**ACTIVITY:**
Please restate each line of the data below exactly. Omit all images.

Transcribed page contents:
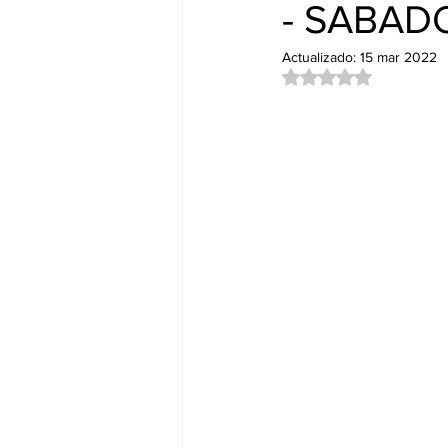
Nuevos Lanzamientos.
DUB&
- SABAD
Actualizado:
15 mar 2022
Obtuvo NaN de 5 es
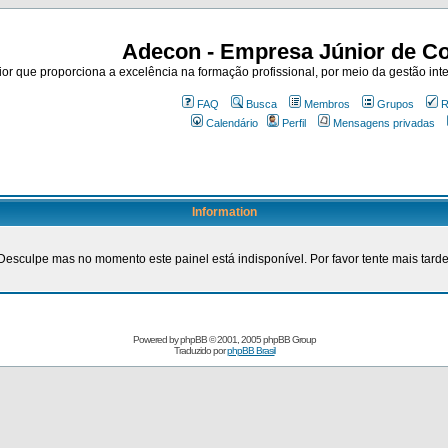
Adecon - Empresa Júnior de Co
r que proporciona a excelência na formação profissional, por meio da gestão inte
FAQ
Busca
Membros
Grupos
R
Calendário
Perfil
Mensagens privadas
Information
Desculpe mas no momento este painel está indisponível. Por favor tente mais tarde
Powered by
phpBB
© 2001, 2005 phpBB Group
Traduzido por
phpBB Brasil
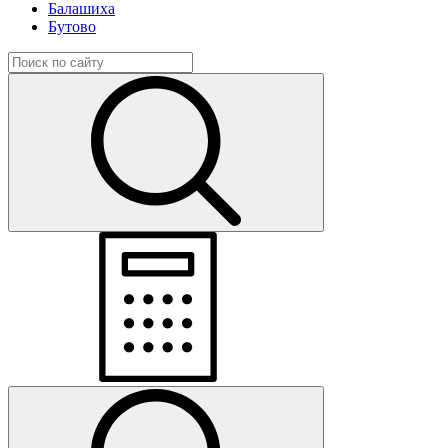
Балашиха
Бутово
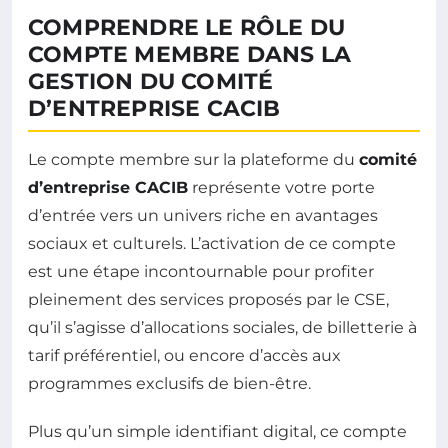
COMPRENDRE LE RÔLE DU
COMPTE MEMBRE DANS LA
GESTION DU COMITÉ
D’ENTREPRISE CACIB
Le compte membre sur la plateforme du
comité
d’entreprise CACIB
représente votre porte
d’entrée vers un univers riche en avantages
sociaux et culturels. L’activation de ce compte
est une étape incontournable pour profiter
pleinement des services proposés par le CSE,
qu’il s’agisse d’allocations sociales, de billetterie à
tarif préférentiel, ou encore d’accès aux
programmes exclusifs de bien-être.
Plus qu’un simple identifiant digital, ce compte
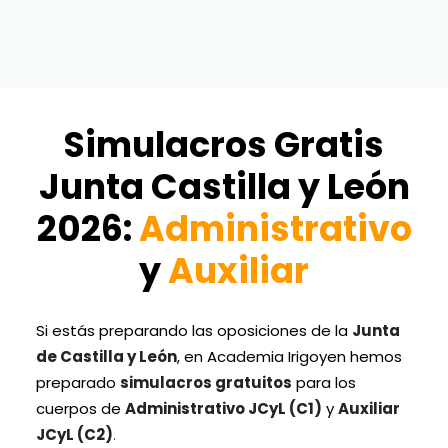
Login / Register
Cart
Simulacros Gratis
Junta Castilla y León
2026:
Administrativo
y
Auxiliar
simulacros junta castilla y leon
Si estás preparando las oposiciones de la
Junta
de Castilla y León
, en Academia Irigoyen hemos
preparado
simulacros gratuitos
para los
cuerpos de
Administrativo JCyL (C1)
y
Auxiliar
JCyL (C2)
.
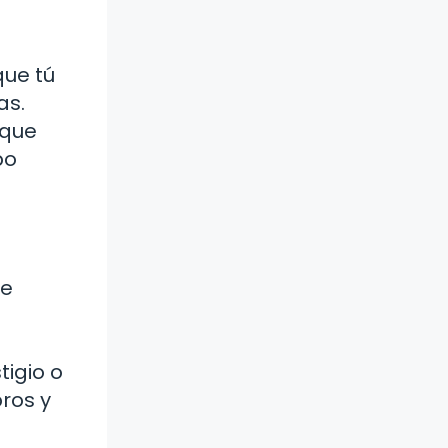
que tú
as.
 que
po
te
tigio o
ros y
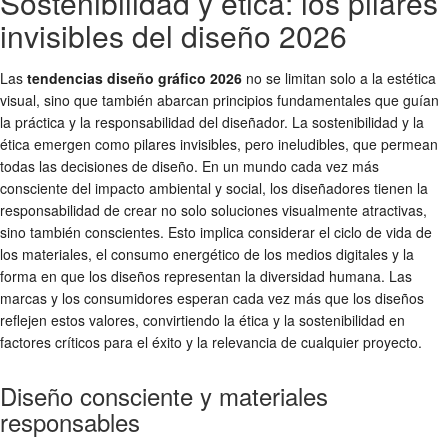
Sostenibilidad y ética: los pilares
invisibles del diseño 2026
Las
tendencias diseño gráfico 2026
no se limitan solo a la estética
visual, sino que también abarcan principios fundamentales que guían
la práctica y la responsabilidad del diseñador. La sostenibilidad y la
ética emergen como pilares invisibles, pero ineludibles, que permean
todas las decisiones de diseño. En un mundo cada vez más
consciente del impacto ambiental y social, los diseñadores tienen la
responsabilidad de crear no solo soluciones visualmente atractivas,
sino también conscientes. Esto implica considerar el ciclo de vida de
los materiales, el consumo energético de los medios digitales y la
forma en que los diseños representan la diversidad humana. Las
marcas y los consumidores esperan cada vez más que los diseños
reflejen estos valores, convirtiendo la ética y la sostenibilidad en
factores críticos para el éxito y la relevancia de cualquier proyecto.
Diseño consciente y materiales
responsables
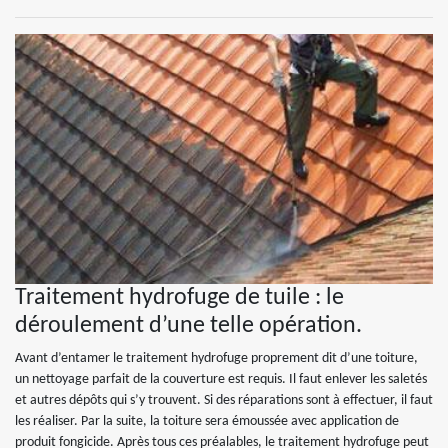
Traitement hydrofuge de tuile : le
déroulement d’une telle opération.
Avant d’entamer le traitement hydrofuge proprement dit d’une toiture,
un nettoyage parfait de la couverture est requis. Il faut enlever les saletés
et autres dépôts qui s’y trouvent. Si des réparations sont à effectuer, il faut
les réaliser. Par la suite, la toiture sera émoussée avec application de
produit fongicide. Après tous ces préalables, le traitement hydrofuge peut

**SOLUTION BELOW:**
Nuevos Lanzamientos.
DUB&
- SABAD
Actualizado:
15 mar 2022
Obtuvo NaN de 5 es
Adecon - Empresa Júnior de Co
r que proporciona a excelência na formação profissional, por meio da gestão inte
FAQ
Busca
Membros
Grupos
R
Calendário
Perfil
Mensagens privadas
Information
Desculpe mas no momento este painel está indisponível. Por favor tente mais tarde
Powered by
phpBB
© 2001, 2005 phpBB Group
Traduzido por
phpBB Brasil
Балашиха
Бутово
COMPRENDRE LE RÔLE DU
COMPTE MEMBRE DANS LA
GESTION DU COMITÉ
D’ENTREPRISE CACIB
Le compte membre sur la plateforme du
comité
d’entreprise CACIB
représente votre porte
d’entrée vers un univers riche en avantages
sociaux et culturels. L’activation de ce compte
est une étape incontournable pour profiter
pleinement des services proposés par le CSE,
qu’il s’agisse d’allocations sociales, de billetterie à
tarif préférentiel, ou encore d’accès aux
programmes exclusifs de bien-être.
Plus qu’un simple identifiant digital, ce compte
Login / Register
Cart
Simulacros Gratis
Junta Castilla y León
2026:
Administrativo
y
Auxiliar
simulacros junta castilla y leon
Si estás preparando las oposiciones de la
Junta
de Castilla y León
, en Academia Irigoyen hemos
preparado
simulacros gratuitos
para los
cuerpos de
Administrativo JCyL (C1)
y
Auxiliar
JCyL (C2)
.
que tú
as.
 que
po
te
tigio o
ros y
Sostenibilidad y ética: los pilares
invisibles del diseño 2026
Las
tendencias diseño gráfico 2026
no se limitan solo a la estética
visual, sino que también abarcan principios fundamentales que guían
la práctica y la responsabilidad del diseñador. La sostenibilidad y la
ética emergen como pilares invisibles, pero ineludibles, que permean
todas las decisiones de diseño. En un mundo cada vez más
consciente del impacto ambiental y social, los diseñadores tienen la
responsabilidad de crear no solo soluciones visualmente atractivas,
sino también conscientes. Esto implica considerar el ciclo de vida de
los materiales, el consumo energético de los medios digitales y la
forma en que los diseños representan la diversidad humana. Las
marcas y los consumidores esperan cada vez más que los diseños
reflejen estos valores, convirtiendo la ética y la sostenibilidad en
factores críticos para el éxito y la relevancia de cualquier proyecto.
Diseño consciente y materiales
responsables
Traitement hydrofuge de tuile : le
déroulement d’une telle opération.
Avant d’entamer le traitement hydrofuge proprement dit d’une toiture,
un nettoyage parfait de la couverture est requis. Il faut enlever les saletés
et autres dépôts qui s’y trouvent. Si des réparations sont à effectuer, il faut
les réaliser. Par la suite, la toiture sera émoussée avec application de
produit fongicide. Après tous ces préalables, le traitement hydrofuge peut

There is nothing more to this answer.